Nicca shook his head, eyes still on me, as if nothing else were truly real. "My night."

Galen had come into the room and was gazing at Nicca's wings. "Wow, that's new."

"There are many things new tonight," Doyle said, and he sounded wary.

Nicca ignored them all. "My night." He held his hand out to me.

"No," Doyle said, and he took my hand and led me back away from the bed.

"She's mine tonight," Nicca said, and for a moment I thought we'd see a fight, or at least an argument.

"Technically, it was Rhys's night," Doyle said, "and you have both had your pleasure."

"If Rhys has had his night," Frost said, "then it is your night, Doyle."

Nicca balled his hands into fists. "No, we aren't finished." And his voice was like something that should call you from deep within the ground. He might have had wings, but his energy was all earth.

Doyle moved me behind him so that he formed a barrier between me and Nicca where he still knelt on the bed, those wings draped behind him like some magical cloak. "Listen to yourself, Nicca. I do not know what the Goddess has planned for you, but until we are sure it will not harm Merry, we will be cautious. Your godhead, or whatever, is not worth our Merry's life."

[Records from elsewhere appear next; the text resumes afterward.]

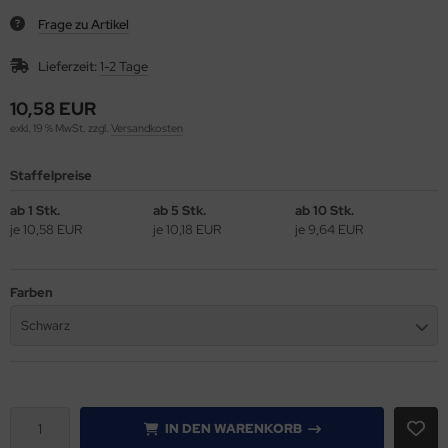
Frage zu Artikel
gisterstanzmaschinen
miniertaschen
Lieferzeit:
1-2 Tage
len & Falzen
gnete
10,58 EUR
llen, Nuten & Perforieren
en
exkl. 19 % MwSt. zzgl.
Versandkosten
llenschneider IDEAL
pierbohrer
Staffelpreise
ab 1 Stk.
ab 5 Stk.
ab 10 Stk.
ckenpresse / Squarefold
hutzkanten, für Schreibtischblocks
je 10,58 EUR
je 10,18 EUR
je 9,64 EUR
hneid- & Stanzgeräte
lbstklebetaschen
Farben
hneidplotter secabo, Rollen-Schneidplotter
hllineal
Schwarz
uareFold incl.Trimmer
fthalter
anz u. Bindemaschinen
ermobindemappen
apelschneider IDEAL
ermokaschierfolien/Cellophanieren
IN DEN WARENKORB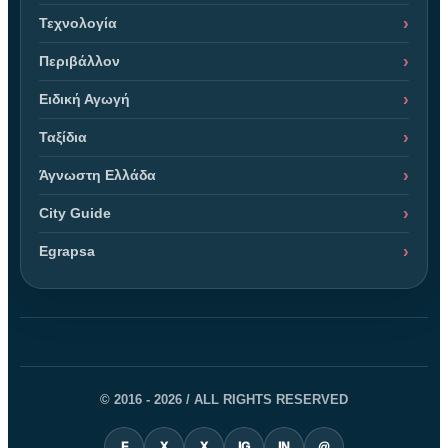
Τεχνολογία
Περιβάλλον
Ειδική Αγωγή
Ταξίδια
Άγνωστη Ελλάδα
City Guide
Egrapsa
© 2016 - 2026 / ALL RIGHTS RESERVED
F
X
X
IG
IN
@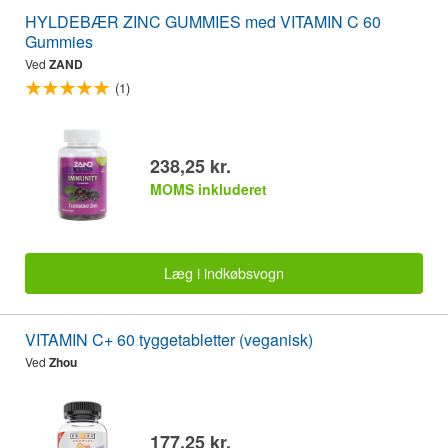
HYLDEBÆR ZINC GUMMIES med VITAMIN C 60
Gummies
Ved
ZAND
(1)
238,25 kr.
MOMS inkluderet
Læg i indkøbsvogn
VITAMIN C+ 60 tyggetabletter (veganisk)
Ved
Zhou
177,25 kr.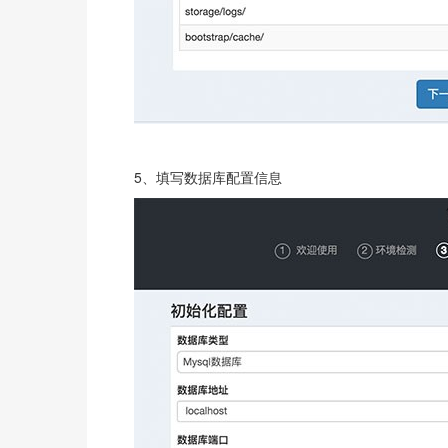
5、填写数据库配置信息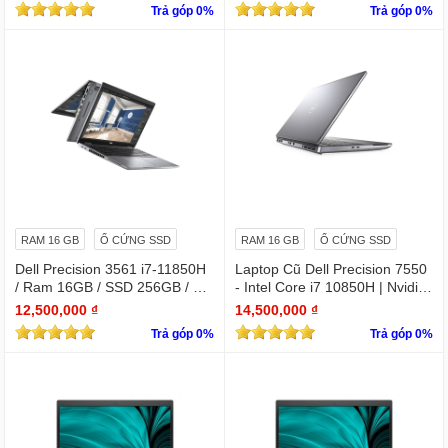
Trả góp 0%
Trả góp 0%
0
RAM 16 GB
Ổ CỨNG SSD
RAM 16 GB
Ổ CỨNG SSD
Dell Precision 3561 i7-11850H
Laptop Cũ Dell Precision 7550
/ Ram 16GB / SSD 256GB / Mà
- Intel Core i7 10850H | Nvidia
n 15.6″ IPS Full HD 1920×1080
Quadro T1000
12,500,000 ₫
14,500,000 ₫
IPS / VGA NVIDIA Quadro T60
Trả góp 0%
Trả góp 0%
0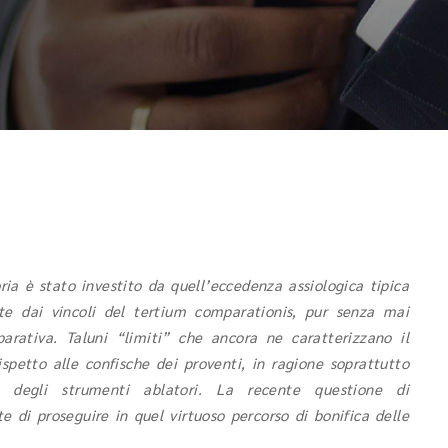
oria è stato investito da quell’eccedenza assiologica tipica
nte dai vincoli del tertium comparationis, pur senza mai
rativa. Taluni “limiti” che ancora ne caratterizzano il
spetto alle confische dei proventi, in ragione soprattutto
e degli strumenti ablatori. La recente questione di
orte di proseguire in quel virtuoso percorso di bonifica delle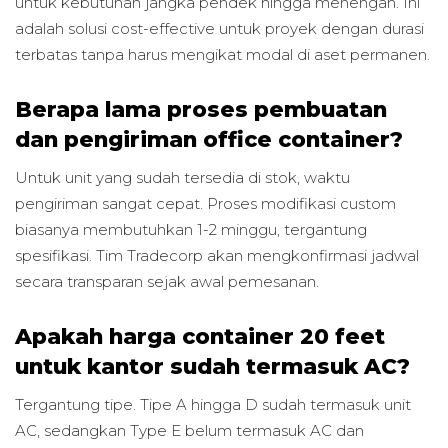
untuk kebutuhan jangka pendek hingga menengah. Ini
adalah solusi cost-effective untuk proyek dengan durasi
terbatas tanpa harus mengikat modal di aset permanen.
Berapa lama proses pembuatan
dan pengiriman office container?
Untuk unit yang sudah tersedia di stok, waktu
pengiriman sangat cepat. Proses modifikasi custom
biasanya membutuhkan 1-2 minggu, tergantung
spesifikasi. Tim Tradecorp akan mengkonfirmasi jadwal
secara transparan sejak awal pemesanan.
Apakah harga container 20 feet
untuk kantor sudah termasuk AC?
Tergantung tipe. Tipe A hingga D sudah termasuk unit
AC, sedangkan Type E belum termasuk AC dan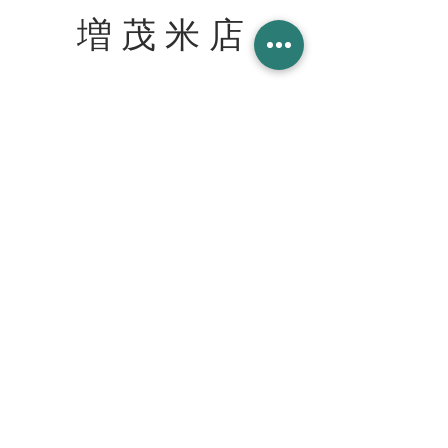
増 茂 米 店
住所
〒328-0051 栃木県栃木市柳橋町２−１３
Tel:
090-8058-2819
創業 2023年 1月 20日
WORK WITH US スタッフ募集
join our team at the cafe bar
mashimokometen@gmail.com
© 2023 増茂米店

I peeked around Doyle's smooth dark arm and watched Nicca fight for control. It was as if something else wanted this, and that something else didn't necessarily care what Nicca wanted, or did not want.

He ended up on all fours, those wings flowing back along his body. His hair spilled across his face and over the foot of the bed like thick brown water. He took a breath that trembled along his back, shivered the rainbows of his wings. He raised his face up to the light with a look almost of pain, but he nodded. "Doyle's right, Doyle's right," he muttered over and over, as if to convince not just himself but whatever was riding him.

Doyle stepped forward and laid a gentle hand against Nicca's face. "I am sorry, my brother, but Merry's safety must come first."

Nicca nodded, almost as if he was unaware that Doyle had touched him. His eyes weren't focused on anything in the room.

Doyle moved back from the bed, using his body to move me backward, as if he still didn't trust Nicca. "No one who has not become a god can sleep with Merry until we understand what the chalice and the Goddess want."